→ What to produce
Only the lines from the beginning of the data below through the line that contains "Singaporean" should be repeated, exactly as written.

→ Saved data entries
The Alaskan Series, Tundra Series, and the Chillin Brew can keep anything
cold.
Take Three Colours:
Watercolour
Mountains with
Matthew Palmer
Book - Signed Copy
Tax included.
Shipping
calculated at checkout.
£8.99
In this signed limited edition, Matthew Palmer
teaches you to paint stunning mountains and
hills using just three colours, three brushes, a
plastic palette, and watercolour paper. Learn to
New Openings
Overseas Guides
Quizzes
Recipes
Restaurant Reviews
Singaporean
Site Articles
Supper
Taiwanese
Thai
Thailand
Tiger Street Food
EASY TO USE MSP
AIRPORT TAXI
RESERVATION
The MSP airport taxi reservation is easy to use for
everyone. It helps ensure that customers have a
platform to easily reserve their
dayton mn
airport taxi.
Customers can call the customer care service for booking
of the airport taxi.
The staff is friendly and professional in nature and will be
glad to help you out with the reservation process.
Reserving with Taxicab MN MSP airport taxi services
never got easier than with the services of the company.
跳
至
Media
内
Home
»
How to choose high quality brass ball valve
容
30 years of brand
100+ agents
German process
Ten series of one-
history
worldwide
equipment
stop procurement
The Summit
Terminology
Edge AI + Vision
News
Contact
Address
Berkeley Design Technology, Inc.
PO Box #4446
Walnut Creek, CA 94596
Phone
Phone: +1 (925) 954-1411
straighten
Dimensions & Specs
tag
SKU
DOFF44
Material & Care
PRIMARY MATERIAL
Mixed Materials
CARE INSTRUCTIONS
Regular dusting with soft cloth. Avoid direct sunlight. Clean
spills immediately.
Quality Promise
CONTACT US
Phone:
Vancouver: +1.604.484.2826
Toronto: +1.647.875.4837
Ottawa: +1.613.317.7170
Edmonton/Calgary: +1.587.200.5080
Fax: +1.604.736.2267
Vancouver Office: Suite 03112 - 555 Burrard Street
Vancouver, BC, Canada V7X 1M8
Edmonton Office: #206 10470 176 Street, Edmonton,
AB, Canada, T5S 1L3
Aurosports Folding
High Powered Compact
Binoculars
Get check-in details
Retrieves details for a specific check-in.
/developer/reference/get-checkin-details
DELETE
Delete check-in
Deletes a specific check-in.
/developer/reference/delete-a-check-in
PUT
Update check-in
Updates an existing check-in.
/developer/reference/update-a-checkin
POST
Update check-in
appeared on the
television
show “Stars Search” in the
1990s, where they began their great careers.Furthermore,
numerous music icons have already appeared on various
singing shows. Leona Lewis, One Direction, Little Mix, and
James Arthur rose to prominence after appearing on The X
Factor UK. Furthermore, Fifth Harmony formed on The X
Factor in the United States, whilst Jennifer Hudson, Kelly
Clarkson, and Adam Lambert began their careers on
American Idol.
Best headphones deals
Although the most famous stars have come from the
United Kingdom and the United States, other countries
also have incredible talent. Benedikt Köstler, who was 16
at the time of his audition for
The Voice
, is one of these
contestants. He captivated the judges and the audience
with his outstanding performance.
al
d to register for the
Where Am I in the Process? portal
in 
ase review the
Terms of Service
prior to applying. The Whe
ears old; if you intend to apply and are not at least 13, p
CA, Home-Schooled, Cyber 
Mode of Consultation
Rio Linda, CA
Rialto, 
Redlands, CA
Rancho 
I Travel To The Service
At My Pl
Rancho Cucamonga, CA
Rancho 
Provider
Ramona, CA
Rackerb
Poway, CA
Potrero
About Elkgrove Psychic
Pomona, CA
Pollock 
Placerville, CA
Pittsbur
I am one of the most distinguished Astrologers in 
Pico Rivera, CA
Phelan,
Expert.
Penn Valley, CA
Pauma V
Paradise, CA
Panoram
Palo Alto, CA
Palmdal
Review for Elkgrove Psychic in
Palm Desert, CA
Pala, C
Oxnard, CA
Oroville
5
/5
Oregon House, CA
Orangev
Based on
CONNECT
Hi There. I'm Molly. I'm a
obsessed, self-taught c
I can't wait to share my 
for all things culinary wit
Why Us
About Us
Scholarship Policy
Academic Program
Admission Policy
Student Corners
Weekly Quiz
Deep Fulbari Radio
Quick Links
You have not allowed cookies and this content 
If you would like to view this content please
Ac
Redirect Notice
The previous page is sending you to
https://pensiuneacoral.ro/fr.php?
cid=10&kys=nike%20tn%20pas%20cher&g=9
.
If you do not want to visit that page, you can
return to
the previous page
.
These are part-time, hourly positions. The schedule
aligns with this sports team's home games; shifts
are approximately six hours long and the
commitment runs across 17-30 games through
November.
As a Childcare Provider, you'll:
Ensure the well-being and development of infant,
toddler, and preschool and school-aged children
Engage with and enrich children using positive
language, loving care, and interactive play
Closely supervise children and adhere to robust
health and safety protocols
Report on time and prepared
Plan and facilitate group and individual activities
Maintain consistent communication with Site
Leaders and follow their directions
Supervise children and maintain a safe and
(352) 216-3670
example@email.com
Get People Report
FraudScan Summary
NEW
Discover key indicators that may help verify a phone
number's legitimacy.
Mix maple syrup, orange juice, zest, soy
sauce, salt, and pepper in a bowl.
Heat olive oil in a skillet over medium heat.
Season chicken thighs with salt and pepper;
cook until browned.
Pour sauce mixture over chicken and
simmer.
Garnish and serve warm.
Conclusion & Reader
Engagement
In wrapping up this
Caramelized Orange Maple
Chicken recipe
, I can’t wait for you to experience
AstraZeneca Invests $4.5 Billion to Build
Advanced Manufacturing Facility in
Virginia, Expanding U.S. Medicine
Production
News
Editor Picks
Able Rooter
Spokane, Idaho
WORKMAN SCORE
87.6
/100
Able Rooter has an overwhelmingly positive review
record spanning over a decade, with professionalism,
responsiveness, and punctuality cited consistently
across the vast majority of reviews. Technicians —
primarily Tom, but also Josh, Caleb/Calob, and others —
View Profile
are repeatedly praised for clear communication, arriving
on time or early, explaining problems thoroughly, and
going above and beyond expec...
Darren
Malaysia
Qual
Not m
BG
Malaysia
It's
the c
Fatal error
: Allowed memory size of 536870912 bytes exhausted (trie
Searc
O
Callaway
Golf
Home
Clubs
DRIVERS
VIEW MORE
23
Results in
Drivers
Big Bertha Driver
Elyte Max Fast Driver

→ Response
The Alaskan Series, Tundra Series, and the Chillin Brew can keep anything
cold.
Take Three Colours:
Watercolour
Mountains with
Matthew Palmer
Book - Signed Copy
Tax included.
Shipping
calculated at checkout.
£8.99
In this signed limited edition, Matthew Palmer
teaches you to paint stunning mountains and
hills using just three colours, three brushes, a
plastic palette, and watercolour paper. Learn to
New Openings
Overseas Guides
Quizzes
Recipes
Restaurant Reviews
Singaporean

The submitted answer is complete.